The Edna Manley College of the Visual and Performing Arts graduate told Arts and Education at her month-long exhibition, 'Chrysalis', at the Red Bones Blues Café, recently, of a journey of excitement and fulfilment.

Oozing unbridled passion, Hutchinson, who grew up in the land of the flying fish and cuckoo, described her work as an expression of self and therapeutic value.

"Art, in a way, helps me to express my feelings rather than to conflict with people. It's like peeling away layers of myself," she said. Oddly, it touches people, it's like a journey, it's like a trial."

But this passion was not always embraced by the young artist who had earlier seemed destined for a career in medicine after excelling in the sciences during high school.

Today, however, she has no regrets about ditching the stethoscope for the palette. In fact, she noted that many of her friends who are now doctors don't enjoy the flexibility or freedom that comes with her job. For her, art is "the single most rewarding act".

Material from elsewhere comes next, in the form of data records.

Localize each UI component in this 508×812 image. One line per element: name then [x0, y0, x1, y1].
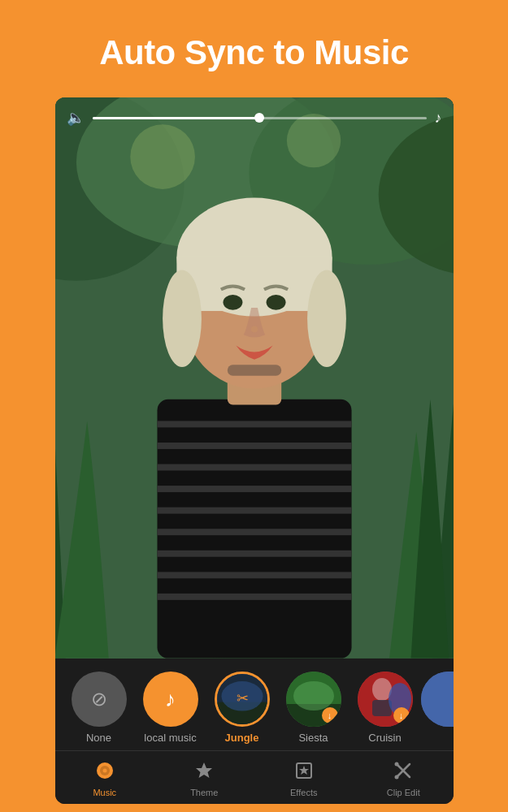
tab-bar: Music Theme Effects — [55, 750, 454, 804]
music-tab-icon — [95, 761, 115, 785]
local-music-icon: ♪ — [165, 687, 176, 712]
svg-rect-14 — [157, 551, 351, 557]
music-label-none: None — [86, 732, 111, 744]
video-area[interactable]: 🔈 ♪ — [55, 97, 454, 659]
tab-effects[interactable]: Effects — [254, 758, 354, 801]
tab-clip-edit[interactable]: Clip Edit — [354, 758, 454, 801]
music-circle-partial — [421, 672, 454, 727]
progress-thumb — [254, 113, 264, 123]
music-item-none[interactable]: ⊘ None — [63, 672, 135, 744]
svg-point-33 — [293, 681, 334, 710]
svg-rect-26 — [227, 365, 280, 376]
svg-point-21 — [163, 270, 202, 368]
music-circle-siesta: ↓ — [286, 672, 341, 727]
music-item-cruisin[interactable]: ↓ Cruisin — [350, 672, 421, 744]
background-svg — [55, 97, 454, 659]
none-icon: ⊘ — [91, 688, 107, 710]
jungle-image: ✂ — [217, 674, 267, 724]
app-header: Auto Sync to Music — [0, 0, 508, 97]
music-item-partial[interactable] — [421, 672, 454, 727]
music-row: ⊘ None ♪ local music — [55, 672, 454, 744]
cruisin-download[interactable]: ↓ — [393, 707, 410, 723]
svg-marker-42 — [196, 762, 212, 778]
svg-rect-12 — [157, 508, 351, 514]
svg-point-5 — [130, 125, 195, 190]
photo-background — [55, 97, 454, 659]
tab-label-music: Music — [93, 788, 116, 797]
music-item-local[interactable]: ♪ local music — [135, 672, 206, 744]
music-label-local: local music — [144, 732, 196, 744]
svg-rect-16 — [157, 594, 351, 600]
jungle-thumbnail: ✂ — [217, 674, 267, 724]
tab-label-effects: Effects — [290, 788, 317, 797]
download-icon-2: ↓ — [399, 711, 404, 720]
tab-label-clip-edit: Clip Edit — [387, 788, 420, 797]
theme-tab-icon — [194, 761, 214, 785]
tab-music[interactable]: Music — [55, 758, 155, 801]
tab-label-theme: Theme — [190, 788, 218, 797]
music-item-siesta[interactable]: ↓ Siesta — [278, 672, 350, 744]
effects-tab-icon — [294, 761, 314, 785]
svg-text:✂: ✂ — [236, 689, 248, 706]
svg-point-41 — [102, 769, 106, 773]
svg-line-47 — [403, 771, 410, 777]
progress-fill — [93, 117, 260, 119]
music-item-jungle[interactable]: ✂ Jungle — [206, 672, 278, 744]
svg-point-23 — [223, 295, 242, 310]
music-label-siesta: Siesta — [298, 732, 328, 744]
music-label-cruisin: Cruisin — [368, 732, 401, 744]
svg-rect-9 — [157, 443, 351, 449]
page-title: Auto Sync to Music — [99, 32, 409, 73]
svg-rect-13 — [157, 529, 351, 536]
svg-point-48 — [395, 762, 399, 767]
bottom-panel: ⊘ None ♪ local music — [55, 659, 454, 750]
svg-rect-15 — [157, 572, 351, 579]
progress-track[interactable] — [93, 117, 427, 119]
volume-icon: 🔈 — [67, 109, 85, 127]
svg-point-49 — [395, 775, 399, 780]
music-note-icon: ♪ — [435, 110, 442, 127]
music-circle-none: ⊘ — [72, 672, 127, 727]
svg-marker-44 — [299, 766, 309, 775]
clip-edit-tab-icon — [393, 761, 413, 785]
music-circle-cruisin: ↓ — [358, 672, 413, 727]
download-icon: ↓ — [328, 711, 332, 720]
svg-point-24 — [266, 295, 285, 310]
svg-rect-8 — [157, 421, 351, 428]
svg-rect-38 — [421, 672, 454, 727]
tab-theme[interactable]: Theme — [154, 758, 254, 801]
music-circle-jungle: ✂ — [215, 672, 270, 727]
music-label-jungle: Jungle — [225, 732, 259, 744]
svg-rect-10 — [157, 464, 351, 471]
progress-bar-overlay[interactable]: 🔈 ♪ — [67, 109, 442, 127]
partial-thumbnail — [421, 672, 454, 727]
music-circle-local: ♪ — [143, 672, 198, 727]
siesta-download[interactable]: ↓ — [322, 707, 338, 723]
phone-container: 🔈 ♪ ⊘ None ♪ local music — [55, 97, 454, 804]
svg-point-22 — [307, 270, 346, 368]
svg-rect-11 — [157, 486, 351, 493]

"If it's anything I love most it's my freedom. We're given this one life to live. That is the single quality that qualifies me to be an artist, because art is not a job. If you don't like it then you're not in the right business," she advised.

Hutchinson's art is exemplary of logistical triumph. Comprising a large collection of ceramic masks of various shapes and sizes, her pieces (if we could call them that) include life-size sculptures suspended from metal beams which come face to face with the viewer or, at other times, resemble towering figures.

interesting showpiece

Her masks, which were popular at the showing, make an interesting showpiece with their colourful face-paintings and hairdos chiefly bearing Afrocentric themes. Her palette becomes muted in others to give a more natural look.

The Mutual Life Artist of the Year for 2001 moulds her creations from just about anything - sponge, bamboo root, copper, sand, driftwood, cement, shells, bones, brain coral - 'Royal Empress' being a perfect example.

Made from bamboo root and sponge resembling thick chunks of locks, the details in 'Royal Empress' are remarkable. An engorged head - a gaping hole on one side and a face splattered with sand on the other - tells two different stories, the material for which Hutchinson said she found on a beach.

Much of her inspiration comes from the environment as well as her father. Though she did not have to do much with the raw material for 'Royal Empress', she admitted it is difficult to reproduce work of that nature.

"If I go to the beach I go home with stuff."

Of the impressive 'Royal Empress' which gained remarks such as "oohs" and "aahs", and "this is good stuff", she has had lots of offers but confides, "I'm not sure I'm going to sell it, you can't reproduce that."

She said the aesthetics in her art "is about ugliness and beauty, you have to learn to decipher what beauty is about," she reasoned. "To me, that is true beauty."

Life without art is inconceivable for her. She revels in the reward of "connecting with people" and summed up the feeling with a smile, "It's not tangible but it's priceless.